Wir kommen nun also zur Frage, welchen Stellenwert in der zeitlichen Abfolge die damals sogenannte elohistische Grundschrift wirklich hatte.

Diese Frage war nun nicht mehr rein literarkritisch zu beantworten. Man musste jetzt literarhistorisch an das Problem herangehen.

b. Die elohistische Grundschrift als jüngste Schicht

Bereits im Jahre 1833 vermutete Eduard Reuß (1804-1891), dass die sogenannte "erste elohistische Grundschrift" (P), von der Hupfeld ausging, nicht die älteste Schicht des Pentateuchs sein könne. Sie könne dementsprechend auch nicht das ursprüngliche Grundgerüst der Tora darstellen.

Reuß meinte vielmehr, dass genau diese Teile des Pentateuchs, die man zur "ersten elohistischen Grundschrift" zählte, die jüngsten Teile seien. Verantwortlich für seine Auffassung waren vermutlich vor allem stilistische Beobachtungen.

Karl Heinrich Graf wies dann im Jahre 1866 nach, dass weder das Buch Deuteronomium noch die älteren geschichtlichen Bücher des Alten Testamentes, also die Bücher Richter bis Könige, diese sogenannte "erste elohistische Grundschrift" zu kennen schienen.

An keiner Stelle in diesen Büchern wird diese Schicht vorausgesetzt, nirgendwo wird auf sie Bezug genommen, an keiner Stelle wird sie zitiert. Es gibt also keine nachweisbaren Bezüge des Deuteronomiums oder der Bücher Richter bis Könige, auf die sogenannte elohistische Grundschrift.

Das ist aber ein Umstand, der zu denken geben muss. In den Büchern des Alten Testamentes sind vielfältige Bezugnahmen auf jeweils ältere Bücher an der Tagesordnung.
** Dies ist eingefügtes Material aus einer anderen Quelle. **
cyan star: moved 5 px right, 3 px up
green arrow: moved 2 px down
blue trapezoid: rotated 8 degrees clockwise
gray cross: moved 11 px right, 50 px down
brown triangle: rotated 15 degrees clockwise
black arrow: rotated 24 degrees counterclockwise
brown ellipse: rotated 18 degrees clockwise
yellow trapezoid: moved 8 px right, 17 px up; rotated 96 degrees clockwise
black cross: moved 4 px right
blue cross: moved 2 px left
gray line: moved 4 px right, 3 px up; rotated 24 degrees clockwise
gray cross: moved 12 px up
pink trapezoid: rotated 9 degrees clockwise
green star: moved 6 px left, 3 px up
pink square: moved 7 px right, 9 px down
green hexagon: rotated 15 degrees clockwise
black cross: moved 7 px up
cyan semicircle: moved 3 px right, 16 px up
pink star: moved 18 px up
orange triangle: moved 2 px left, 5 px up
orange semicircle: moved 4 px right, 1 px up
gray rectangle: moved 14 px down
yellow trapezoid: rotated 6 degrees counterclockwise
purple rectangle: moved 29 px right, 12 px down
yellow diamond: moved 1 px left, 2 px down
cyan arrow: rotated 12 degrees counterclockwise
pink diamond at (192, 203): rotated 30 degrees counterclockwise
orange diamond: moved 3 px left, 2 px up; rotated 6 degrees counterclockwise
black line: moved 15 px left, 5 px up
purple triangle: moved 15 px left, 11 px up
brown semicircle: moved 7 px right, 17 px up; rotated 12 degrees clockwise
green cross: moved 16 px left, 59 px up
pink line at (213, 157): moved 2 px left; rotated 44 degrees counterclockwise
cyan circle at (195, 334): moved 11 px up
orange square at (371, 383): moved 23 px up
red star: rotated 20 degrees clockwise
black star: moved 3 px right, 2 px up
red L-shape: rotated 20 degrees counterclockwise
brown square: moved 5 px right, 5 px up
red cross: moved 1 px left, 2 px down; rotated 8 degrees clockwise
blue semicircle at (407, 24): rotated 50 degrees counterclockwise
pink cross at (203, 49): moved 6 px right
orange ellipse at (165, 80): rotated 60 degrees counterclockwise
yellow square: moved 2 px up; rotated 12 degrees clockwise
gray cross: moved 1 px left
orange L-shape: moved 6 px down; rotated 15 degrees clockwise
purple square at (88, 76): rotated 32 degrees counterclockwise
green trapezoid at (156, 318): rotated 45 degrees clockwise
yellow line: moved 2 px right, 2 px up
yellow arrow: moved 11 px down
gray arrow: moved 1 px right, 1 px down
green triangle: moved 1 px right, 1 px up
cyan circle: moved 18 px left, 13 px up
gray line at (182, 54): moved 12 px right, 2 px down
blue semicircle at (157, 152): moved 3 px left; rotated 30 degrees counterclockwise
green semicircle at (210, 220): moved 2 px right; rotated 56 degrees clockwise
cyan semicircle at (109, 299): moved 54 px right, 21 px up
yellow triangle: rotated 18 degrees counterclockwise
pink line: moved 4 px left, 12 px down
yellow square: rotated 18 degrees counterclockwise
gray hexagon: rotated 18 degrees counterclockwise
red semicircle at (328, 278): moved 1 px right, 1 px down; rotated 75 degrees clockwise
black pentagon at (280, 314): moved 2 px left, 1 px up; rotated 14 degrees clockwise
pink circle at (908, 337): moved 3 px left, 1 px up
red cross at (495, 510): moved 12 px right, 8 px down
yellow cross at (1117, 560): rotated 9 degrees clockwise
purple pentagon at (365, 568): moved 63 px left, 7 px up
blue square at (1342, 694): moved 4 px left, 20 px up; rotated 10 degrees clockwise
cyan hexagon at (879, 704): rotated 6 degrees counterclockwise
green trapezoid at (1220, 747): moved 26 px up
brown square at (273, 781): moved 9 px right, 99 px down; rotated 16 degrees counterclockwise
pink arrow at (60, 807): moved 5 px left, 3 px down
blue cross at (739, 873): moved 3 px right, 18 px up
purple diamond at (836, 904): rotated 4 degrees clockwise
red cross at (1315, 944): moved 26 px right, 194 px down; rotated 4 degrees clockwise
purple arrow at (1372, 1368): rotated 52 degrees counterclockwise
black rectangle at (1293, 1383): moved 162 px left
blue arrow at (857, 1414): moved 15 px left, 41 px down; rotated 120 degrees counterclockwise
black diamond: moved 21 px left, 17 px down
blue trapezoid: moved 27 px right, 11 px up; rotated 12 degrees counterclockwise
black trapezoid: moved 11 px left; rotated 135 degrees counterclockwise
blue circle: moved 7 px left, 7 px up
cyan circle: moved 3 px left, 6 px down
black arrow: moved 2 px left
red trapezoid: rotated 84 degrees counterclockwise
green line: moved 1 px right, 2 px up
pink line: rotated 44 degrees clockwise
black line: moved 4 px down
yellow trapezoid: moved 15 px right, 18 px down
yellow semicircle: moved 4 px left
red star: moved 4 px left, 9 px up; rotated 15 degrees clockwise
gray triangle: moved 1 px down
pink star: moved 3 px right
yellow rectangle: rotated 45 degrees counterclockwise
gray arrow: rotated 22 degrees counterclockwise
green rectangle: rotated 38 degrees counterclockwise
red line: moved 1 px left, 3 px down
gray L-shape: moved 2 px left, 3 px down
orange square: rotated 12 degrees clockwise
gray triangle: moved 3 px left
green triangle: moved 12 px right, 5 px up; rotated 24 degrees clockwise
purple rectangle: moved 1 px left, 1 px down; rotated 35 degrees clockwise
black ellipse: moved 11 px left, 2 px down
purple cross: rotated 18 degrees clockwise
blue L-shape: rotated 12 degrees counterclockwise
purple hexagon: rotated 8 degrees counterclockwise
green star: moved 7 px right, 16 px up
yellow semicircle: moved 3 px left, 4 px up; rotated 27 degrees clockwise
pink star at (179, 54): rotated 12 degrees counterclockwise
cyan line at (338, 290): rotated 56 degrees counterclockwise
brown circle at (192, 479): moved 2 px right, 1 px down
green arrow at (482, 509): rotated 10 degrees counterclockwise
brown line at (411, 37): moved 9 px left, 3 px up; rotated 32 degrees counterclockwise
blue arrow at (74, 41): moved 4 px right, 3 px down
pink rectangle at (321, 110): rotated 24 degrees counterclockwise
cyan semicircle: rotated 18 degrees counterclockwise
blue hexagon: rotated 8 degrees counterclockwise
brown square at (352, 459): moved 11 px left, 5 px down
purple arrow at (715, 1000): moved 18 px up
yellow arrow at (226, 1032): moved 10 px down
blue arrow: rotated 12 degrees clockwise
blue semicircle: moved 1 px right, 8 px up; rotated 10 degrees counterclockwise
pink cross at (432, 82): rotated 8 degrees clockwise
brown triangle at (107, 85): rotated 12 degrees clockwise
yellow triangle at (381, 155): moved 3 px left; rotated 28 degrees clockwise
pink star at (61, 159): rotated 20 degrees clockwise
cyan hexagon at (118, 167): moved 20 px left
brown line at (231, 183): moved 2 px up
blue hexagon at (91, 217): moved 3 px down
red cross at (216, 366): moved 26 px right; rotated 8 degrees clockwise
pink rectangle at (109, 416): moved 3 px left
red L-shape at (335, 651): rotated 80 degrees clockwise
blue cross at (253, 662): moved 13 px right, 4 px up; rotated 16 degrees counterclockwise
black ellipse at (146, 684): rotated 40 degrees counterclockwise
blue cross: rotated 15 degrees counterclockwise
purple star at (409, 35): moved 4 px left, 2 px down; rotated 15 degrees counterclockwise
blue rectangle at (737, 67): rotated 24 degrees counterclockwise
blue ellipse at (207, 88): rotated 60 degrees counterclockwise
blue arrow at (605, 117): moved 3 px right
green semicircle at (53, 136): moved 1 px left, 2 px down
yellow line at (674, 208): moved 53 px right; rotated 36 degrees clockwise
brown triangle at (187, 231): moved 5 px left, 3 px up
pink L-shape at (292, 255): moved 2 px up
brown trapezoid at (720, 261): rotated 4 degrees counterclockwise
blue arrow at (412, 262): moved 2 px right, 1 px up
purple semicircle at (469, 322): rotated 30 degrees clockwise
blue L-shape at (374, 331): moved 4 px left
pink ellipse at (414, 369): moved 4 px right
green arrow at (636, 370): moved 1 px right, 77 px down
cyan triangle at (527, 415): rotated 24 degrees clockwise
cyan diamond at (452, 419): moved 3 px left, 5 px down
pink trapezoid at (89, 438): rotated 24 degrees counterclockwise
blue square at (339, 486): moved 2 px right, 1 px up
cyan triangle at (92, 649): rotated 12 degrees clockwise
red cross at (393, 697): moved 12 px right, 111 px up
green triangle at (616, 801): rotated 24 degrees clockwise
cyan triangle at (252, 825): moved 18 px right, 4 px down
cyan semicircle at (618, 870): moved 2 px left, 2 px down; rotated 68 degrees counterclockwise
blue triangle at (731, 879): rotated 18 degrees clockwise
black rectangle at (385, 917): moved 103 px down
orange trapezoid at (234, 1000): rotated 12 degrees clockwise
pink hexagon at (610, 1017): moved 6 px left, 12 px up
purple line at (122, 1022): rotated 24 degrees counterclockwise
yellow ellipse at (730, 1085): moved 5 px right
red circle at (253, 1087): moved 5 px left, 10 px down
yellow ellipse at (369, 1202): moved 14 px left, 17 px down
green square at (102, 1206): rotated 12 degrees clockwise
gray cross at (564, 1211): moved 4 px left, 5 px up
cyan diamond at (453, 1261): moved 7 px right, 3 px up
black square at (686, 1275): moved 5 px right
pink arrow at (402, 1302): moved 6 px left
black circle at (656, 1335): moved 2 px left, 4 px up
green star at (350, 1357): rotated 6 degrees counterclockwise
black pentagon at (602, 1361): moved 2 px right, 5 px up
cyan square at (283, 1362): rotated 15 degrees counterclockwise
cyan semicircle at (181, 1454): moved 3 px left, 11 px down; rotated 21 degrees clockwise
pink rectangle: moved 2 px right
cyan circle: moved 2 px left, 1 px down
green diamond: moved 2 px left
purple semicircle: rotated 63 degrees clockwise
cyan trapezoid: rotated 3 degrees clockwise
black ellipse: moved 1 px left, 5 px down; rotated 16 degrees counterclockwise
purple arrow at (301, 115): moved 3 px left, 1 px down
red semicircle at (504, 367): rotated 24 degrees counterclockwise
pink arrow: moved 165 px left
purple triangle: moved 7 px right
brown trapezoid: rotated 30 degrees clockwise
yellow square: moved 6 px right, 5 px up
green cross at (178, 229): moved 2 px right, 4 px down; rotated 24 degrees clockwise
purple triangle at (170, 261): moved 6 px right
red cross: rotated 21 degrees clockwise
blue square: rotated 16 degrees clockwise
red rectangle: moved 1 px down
Die genannten Bücher hätten sowohl den Text als auch das Gedankengut der vermuteten elohistischen Grundschrift sicher verarbeitet, wenn dieser bzw. dieses zum Zeitpunkt ihrer Abfassung bereits vorhanden gewesen wäre.

Damit lag die Folgerung nahe, dass die sogenannte elohistische Grundschrift jünger sein müsse als die Bücher Richter bis Könige und auch jünger als das Buch Deuteronomium.

2. Die Theorie von Julius Wellhausen

Vor allem Julius Wellhausen - der eigentliche Pionier der literar-historischen Methode - hat diese These dann untermauert.

a. Julius Wellhausen

Der evangelische Exeget Julius Wellhausen wurde am 17. Mai 1844 in Hameln geboren. Er war Schüler Heinrich Georg August Ewalds in Göttingen und wurde 1872 Professor für AT in Greifswald. Von seiner Kirche angefeindet wurde er 1882 außerordentlicher Professor für semitische Sprachen in Halle. 1885 berief man ihn dann wieder als ordentlichen Professor nach Marburg. Von 1892 bis 1913 war er als Nachfolger P. A. de Lagardes in Göttingen tätig. Dort starb er am 7. Januar 1918. ⋅2⋅

b. Die Gesetzestexte der elohistischen Grundschrift in der Sicht von Julius Wellhausen

Seine ausführlichen Studien am Text förderten ähnliche Ergebnisse zu Tage, wie wir sie oben bei Karl Heinrich Graf gesehen haben. So ging auch Julius Wellhausen davon aus, dass die elohistische Grundschrift die jüngste Schicht des Pentateuchs sei.

Wellhausen war in seiner Forschung allerdings nicht frei von Vorurteilen. Er ging zuweilen recht tendenziös vor, was den Wert seiner Forschungsarbeit später heftiger Kritik aussetzte. Und das hängt vor allem mit seiner Einstellung zu Gesetzestexten zusammen.

Gesetze waren für Wellhausen immer Zeugnisse der Erstarrung. Er ging davon aus, dass in der Frühzeit keine oder kaum Gesetze vorhanden waren. Am Anfang stand nach Julius Wellhausen eine urwüchsige, kraftvoll, prophetische Jahwereligion. Dieser urwüchsige Glaube sei dann immer mehr in einer Gesetzesfrömmigkeit erstarrt.

Deshalb waren Gesetzestexte für Julius Wellhausen immer späte Zeugnisse einer Erstarrung. Die Gesetze des Pentateuchs konnten für ihn daher auch nicht am Anfang der Entwicklung gestanden haben. Sie waren ja - nach seiner Auffassung - vielmehr der Endpunkt der Entwicklung.

Die damals so genannte elohistische Grundschrift ist nun aber gerade die Schicht des Pentateuchs, die die meisten und vor allem die großen Gesetzespassagen enthält. Das war für Julius Wellhausen ein ganz wichtiges Indiz dafür, dass sie nicht die älteste Schicht des Pentateuchs sein konnte.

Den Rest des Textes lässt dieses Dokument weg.